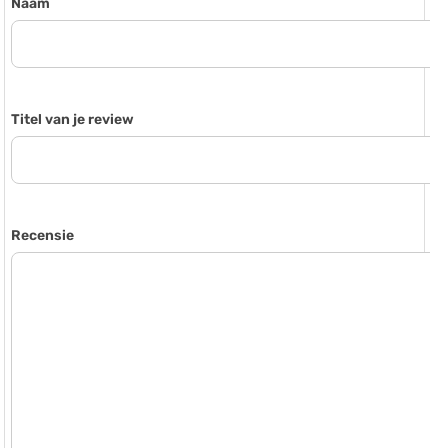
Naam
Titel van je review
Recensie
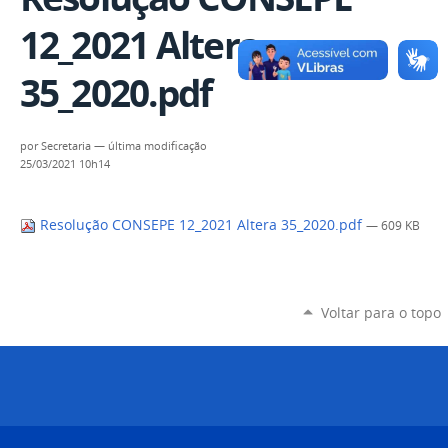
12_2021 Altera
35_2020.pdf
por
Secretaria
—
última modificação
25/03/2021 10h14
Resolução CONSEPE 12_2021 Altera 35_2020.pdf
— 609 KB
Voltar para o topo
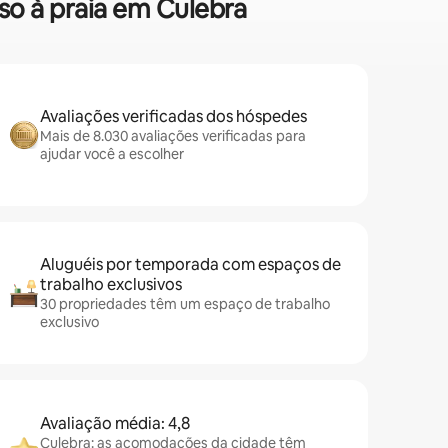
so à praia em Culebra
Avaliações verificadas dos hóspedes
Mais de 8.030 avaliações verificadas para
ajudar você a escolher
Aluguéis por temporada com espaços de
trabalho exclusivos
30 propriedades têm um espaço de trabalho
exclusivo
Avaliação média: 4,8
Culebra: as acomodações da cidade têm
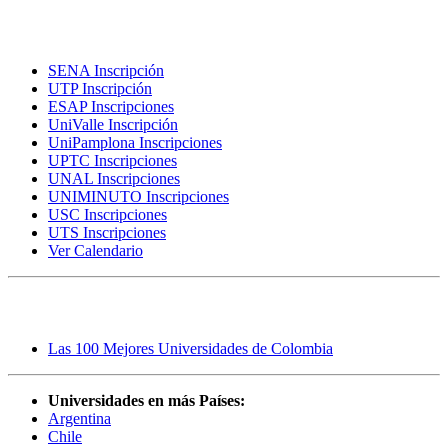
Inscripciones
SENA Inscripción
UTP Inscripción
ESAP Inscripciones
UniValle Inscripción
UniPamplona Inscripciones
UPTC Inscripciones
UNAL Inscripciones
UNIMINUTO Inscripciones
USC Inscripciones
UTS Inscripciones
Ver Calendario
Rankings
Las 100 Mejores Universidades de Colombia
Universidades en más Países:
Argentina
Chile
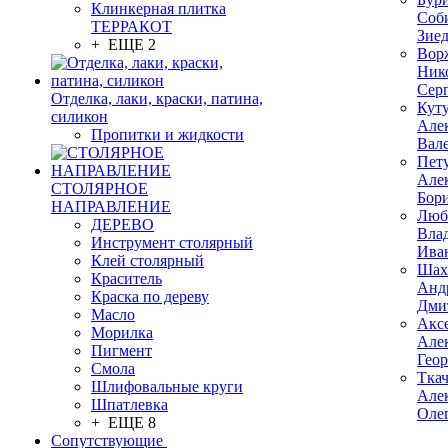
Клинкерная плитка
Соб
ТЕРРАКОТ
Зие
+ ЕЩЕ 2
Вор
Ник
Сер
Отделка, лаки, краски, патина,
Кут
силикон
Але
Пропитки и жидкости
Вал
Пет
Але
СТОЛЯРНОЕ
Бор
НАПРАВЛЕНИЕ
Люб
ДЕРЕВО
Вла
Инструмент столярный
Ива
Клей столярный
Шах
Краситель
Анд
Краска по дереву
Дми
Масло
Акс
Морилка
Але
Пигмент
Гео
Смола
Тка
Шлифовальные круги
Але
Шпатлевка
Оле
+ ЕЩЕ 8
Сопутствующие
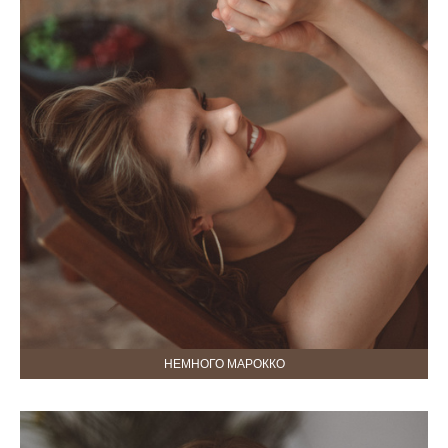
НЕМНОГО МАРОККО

◆ Exercise description:
Print the data above in full and exactly as it appears, skipping the pictures.

◆ Response to the task:
Naam
Titel van je review
Recensie
12_2021 Altera
35_2020.pdf
por
Secretaria
—
última modificação
25/03/2021 10h14
Resolução CONSEPE 12_2021 Altera 35_2020.pdf
— 609 KB
Voltar para o topo
so à praia em Culebra
Avaliações verificadas dos hóspedes
Mais de 8.030 avaliações verificadas para
ajudar você a escolher
Aluguéis por temporada com espaços de
trabalho exclusivos
30 propriedades têm um espaço de trabalho
exclusivo
Avaliação média: 4,8
Culebra: as acomodações da cidade têm
Inscripciones
SENA Inscripción
UTP Inscripción
ESAP Inscripciones
UniValle Inscripción
UniPamplona Inscripciones
UPTC Inscripciones
UNAL Inscripciones
UNIMINUTO Inscripciones
USC Inscripciones
UTS Inscripciones
Ver Calendario
Rankings
Las 100 Mejores Universidades de Colombia
Universidades en más Países:
Argentina
Chile
Клинкерная плитка
Соб
ТЕРРАКОТ
Зие
+ ЕЩЕ 2
Вор
Ник
Сер
Отделка, лаки, краски, патина,
Кут
силикон
Але
Пропитки и жидкости
Вал
Пет
Але
СТОЛЯРНОЕ
Бор
НАПРАВЛЕНИЕ
Люб
ДЕРЕВО
Вла
Инструмент столярный
Ива
Клей столярный
Шах
Краситель
Анд
Краска по дереву
Дми
Масло
Акс
Морилка
Але
Пигмент
Гео
Смола
Тка
Шлифовальные круги
Але
Шпатлевка
Оле
+ ЕЩЕ 8
Сопутствующие
НЕМНОГО МАРОККО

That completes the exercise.